** Material provided **
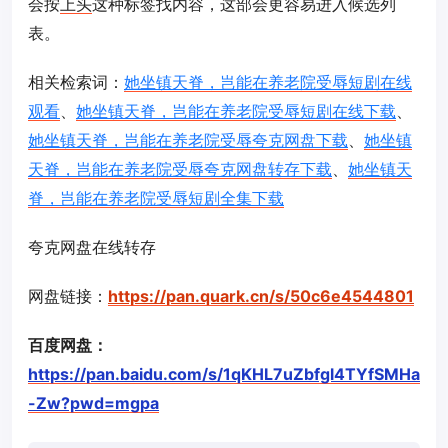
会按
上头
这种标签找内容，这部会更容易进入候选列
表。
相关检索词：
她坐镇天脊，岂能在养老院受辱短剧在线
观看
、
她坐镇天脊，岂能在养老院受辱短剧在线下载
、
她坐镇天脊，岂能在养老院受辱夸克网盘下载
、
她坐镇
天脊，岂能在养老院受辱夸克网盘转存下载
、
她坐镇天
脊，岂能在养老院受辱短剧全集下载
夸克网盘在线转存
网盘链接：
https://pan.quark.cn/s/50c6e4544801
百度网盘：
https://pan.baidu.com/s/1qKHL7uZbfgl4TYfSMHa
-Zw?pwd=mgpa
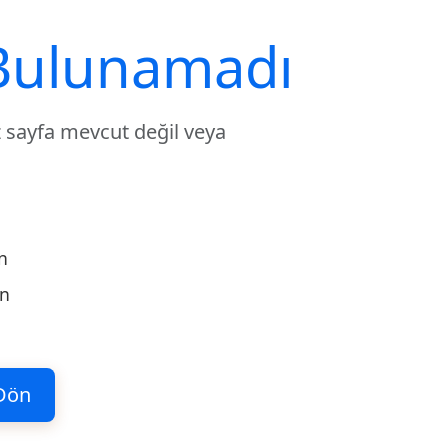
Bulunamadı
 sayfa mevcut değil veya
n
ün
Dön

==

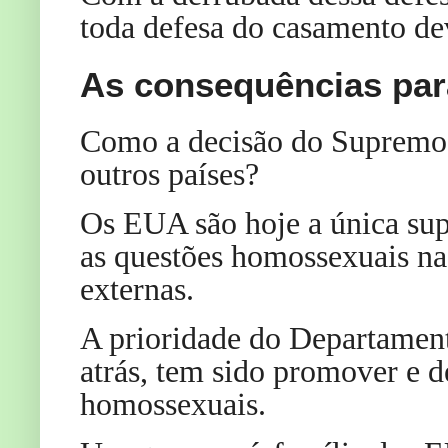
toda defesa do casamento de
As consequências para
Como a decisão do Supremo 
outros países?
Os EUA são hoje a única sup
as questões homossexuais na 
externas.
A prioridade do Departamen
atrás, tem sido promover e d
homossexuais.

==

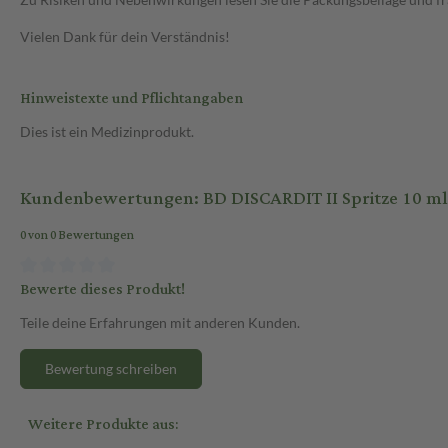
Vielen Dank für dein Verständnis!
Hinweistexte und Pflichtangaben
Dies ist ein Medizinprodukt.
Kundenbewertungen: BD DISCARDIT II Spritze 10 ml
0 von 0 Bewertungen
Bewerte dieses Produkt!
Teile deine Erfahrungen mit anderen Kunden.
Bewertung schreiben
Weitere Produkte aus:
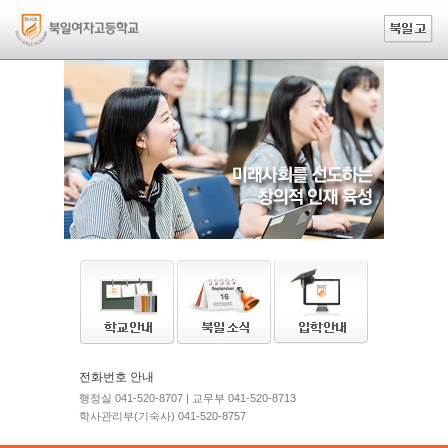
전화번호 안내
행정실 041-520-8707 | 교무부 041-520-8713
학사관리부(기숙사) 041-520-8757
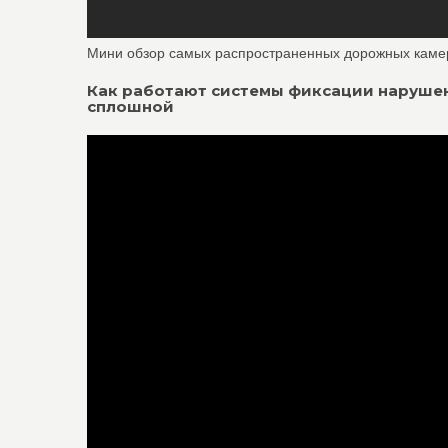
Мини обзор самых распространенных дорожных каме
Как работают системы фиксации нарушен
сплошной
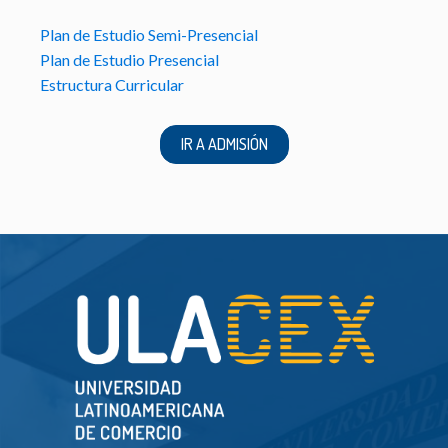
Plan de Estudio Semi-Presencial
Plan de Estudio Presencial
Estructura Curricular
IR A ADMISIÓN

** Problem **
Scan the records for the word "她坐镇天脊". Copy each line where it turns up.

** Response box **
她坐镇天脊，岂能在养老院受辱短剧在线
她坐镇天脊，岂能在养老院受辱短剧在线下载
她坐镇天脊，岂能在养老院受辱夸克网盘下载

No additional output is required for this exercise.